Your instructions ▸ Print exactly the lines from the one containing "A final thought: While" through the last line of the entries below; the pictures stay out of the copy.

Input data ▸

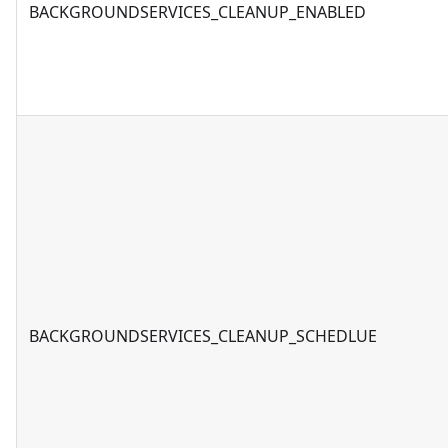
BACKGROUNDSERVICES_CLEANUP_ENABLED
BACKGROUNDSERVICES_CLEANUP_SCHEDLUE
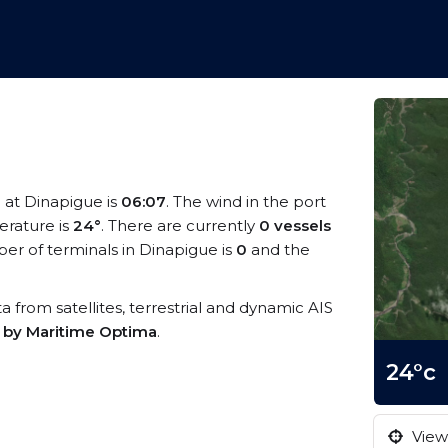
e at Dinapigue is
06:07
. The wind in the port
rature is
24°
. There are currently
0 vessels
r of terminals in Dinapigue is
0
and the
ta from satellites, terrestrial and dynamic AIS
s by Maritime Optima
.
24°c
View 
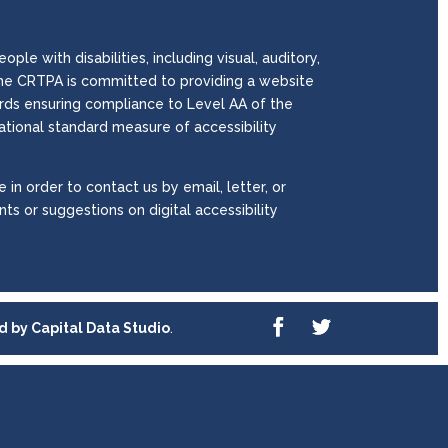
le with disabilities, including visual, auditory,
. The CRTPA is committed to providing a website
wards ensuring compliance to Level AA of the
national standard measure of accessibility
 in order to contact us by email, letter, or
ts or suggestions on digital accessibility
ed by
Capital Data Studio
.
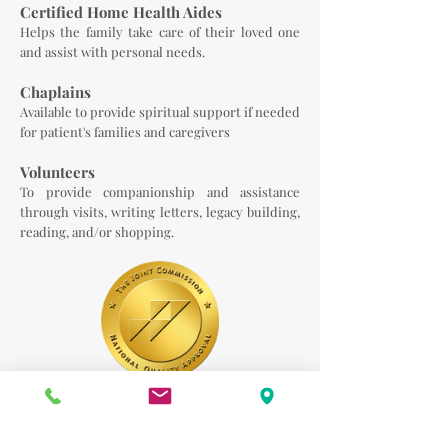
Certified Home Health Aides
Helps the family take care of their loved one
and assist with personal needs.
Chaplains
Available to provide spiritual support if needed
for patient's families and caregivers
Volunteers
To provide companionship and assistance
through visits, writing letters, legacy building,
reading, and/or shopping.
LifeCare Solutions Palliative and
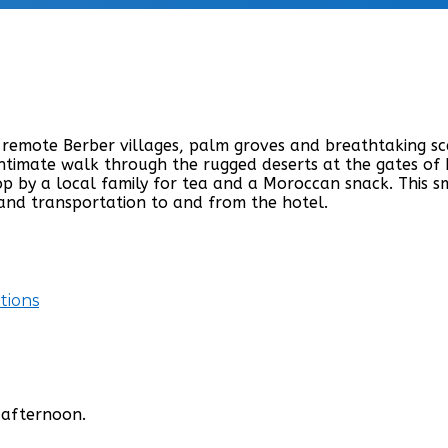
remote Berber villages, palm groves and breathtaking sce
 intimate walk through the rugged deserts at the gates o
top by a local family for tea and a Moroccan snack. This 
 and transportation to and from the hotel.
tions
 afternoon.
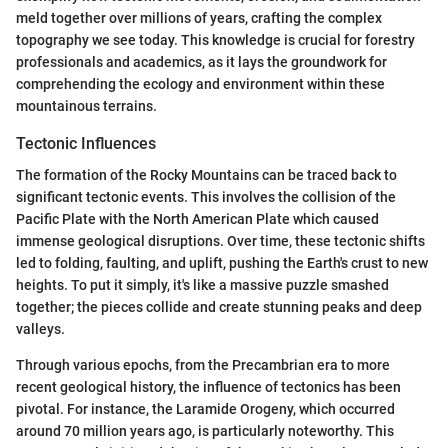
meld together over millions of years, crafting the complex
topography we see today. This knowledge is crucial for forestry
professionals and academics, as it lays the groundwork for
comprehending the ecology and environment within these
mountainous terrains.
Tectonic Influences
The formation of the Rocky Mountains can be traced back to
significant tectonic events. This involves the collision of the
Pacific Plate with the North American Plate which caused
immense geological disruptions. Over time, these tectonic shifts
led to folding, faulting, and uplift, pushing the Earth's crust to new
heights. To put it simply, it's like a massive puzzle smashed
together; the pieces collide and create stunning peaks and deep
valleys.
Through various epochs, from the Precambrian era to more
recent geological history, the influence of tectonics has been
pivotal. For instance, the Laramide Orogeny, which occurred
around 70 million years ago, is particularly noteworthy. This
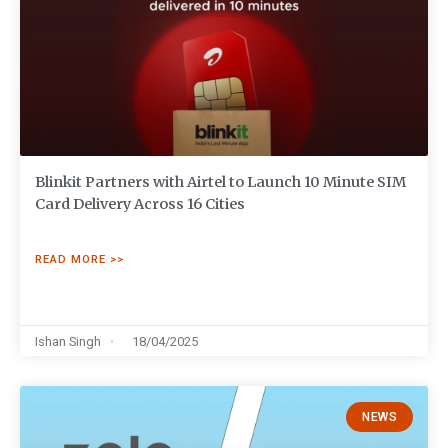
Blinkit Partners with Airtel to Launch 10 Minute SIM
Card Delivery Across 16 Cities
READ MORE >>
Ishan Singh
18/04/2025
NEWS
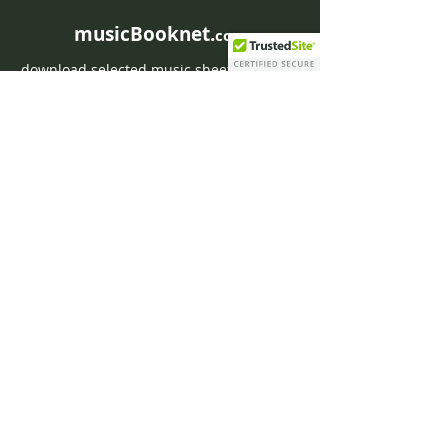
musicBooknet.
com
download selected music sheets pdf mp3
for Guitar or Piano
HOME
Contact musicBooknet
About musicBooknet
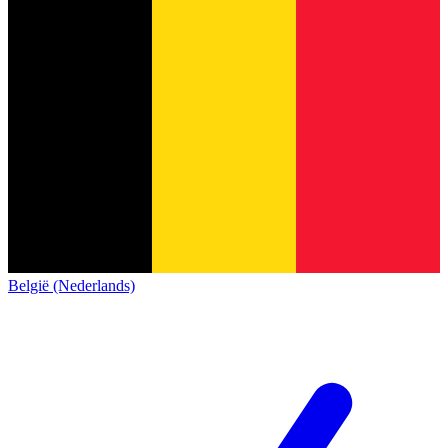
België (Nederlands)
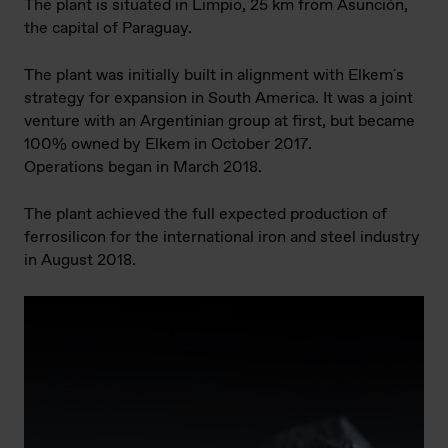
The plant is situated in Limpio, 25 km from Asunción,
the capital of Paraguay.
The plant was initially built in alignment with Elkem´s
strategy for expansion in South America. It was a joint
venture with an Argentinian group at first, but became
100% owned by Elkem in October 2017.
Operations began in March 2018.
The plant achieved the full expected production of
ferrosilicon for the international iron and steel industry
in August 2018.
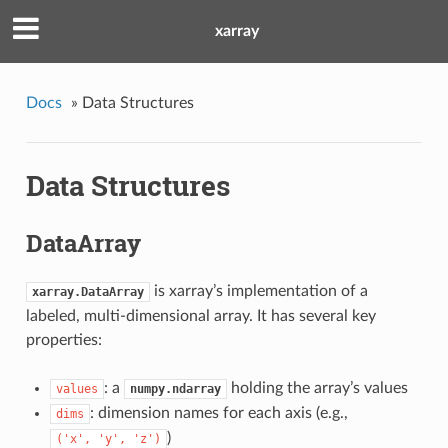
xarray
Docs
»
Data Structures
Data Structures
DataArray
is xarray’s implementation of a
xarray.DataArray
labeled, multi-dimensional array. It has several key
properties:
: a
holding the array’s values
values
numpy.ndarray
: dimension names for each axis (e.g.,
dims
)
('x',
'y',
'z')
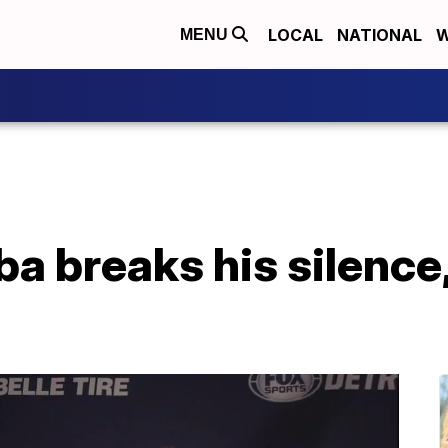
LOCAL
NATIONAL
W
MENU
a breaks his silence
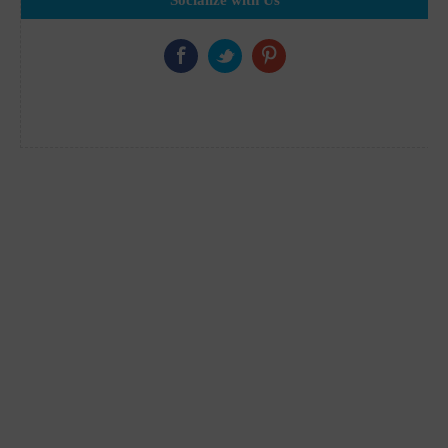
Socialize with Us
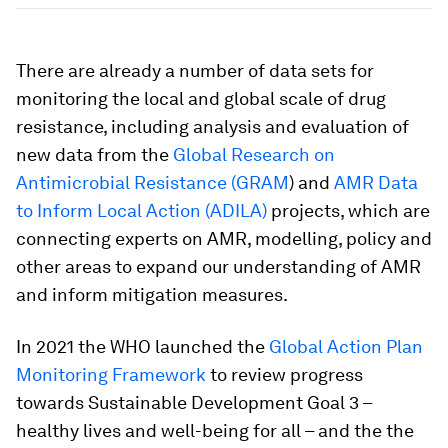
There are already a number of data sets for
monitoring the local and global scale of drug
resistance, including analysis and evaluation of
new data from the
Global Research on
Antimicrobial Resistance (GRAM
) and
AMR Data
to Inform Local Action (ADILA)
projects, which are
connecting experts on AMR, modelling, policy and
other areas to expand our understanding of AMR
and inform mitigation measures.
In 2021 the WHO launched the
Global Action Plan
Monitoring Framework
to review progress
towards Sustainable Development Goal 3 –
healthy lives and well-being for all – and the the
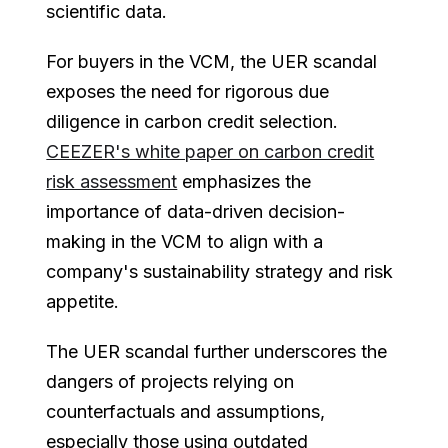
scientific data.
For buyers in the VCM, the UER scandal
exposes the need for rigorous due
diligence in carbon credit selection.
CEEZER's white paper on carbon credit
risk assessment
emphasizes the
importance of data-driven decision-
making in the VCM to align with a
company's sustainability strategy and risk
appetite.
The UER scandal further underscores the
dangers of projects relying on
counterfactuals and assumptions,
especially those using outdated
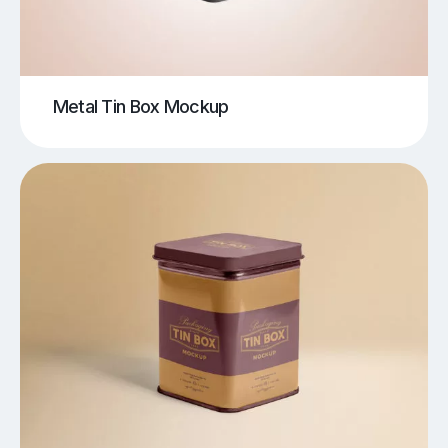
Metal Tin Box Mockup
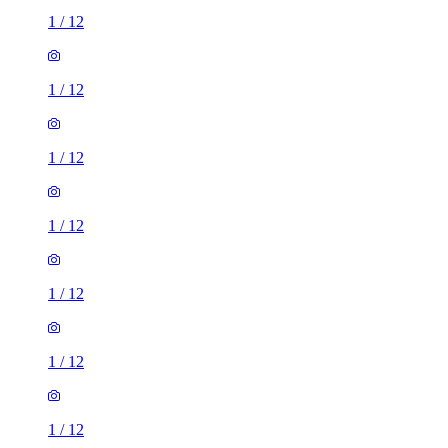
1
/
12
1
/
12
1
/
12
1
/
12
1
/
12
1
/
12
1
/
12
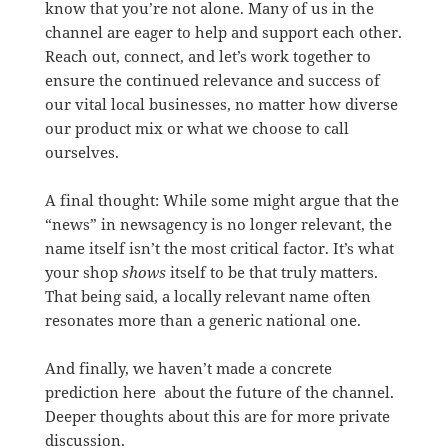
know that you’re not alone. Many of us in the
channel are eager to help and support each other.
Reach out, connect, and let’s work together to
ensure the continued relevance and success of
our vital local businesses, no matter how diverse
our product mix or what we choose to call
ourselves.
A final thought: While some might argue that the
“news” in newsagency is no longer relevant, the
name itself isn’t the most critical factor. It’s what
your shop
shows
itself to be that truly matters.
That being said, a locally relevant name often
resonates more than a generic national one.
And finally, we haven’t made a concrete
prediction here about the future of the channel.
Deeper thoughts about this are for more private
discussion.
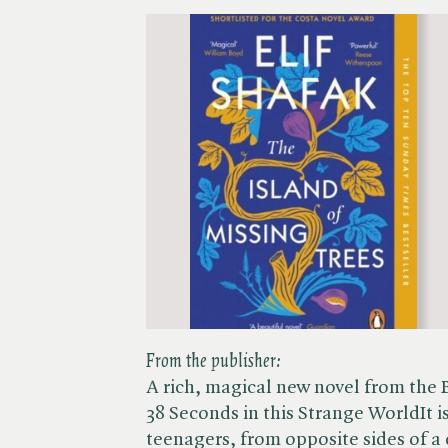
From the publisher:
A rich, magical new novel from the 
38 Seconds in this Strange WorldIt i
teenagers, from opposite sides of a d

Written response ▸
A final thought: While some might argue that the
“news” in newsagency is no longer relevant, the
name itself isn’t the most critical factor. It’s what
your shop
shows
itself to be that truly matters.
That being said, a locally relevant name often
resonates more than a generic national one.
And finally, we haven’t made a concrete
prediction here about the future of the channel.
Deeper thoughts about this are for more private
discussion.
From the publisher:
A rich, magical new novel from the 
38 Seconds in this Strange WorldIt i
teenagers, from opposite sides of a d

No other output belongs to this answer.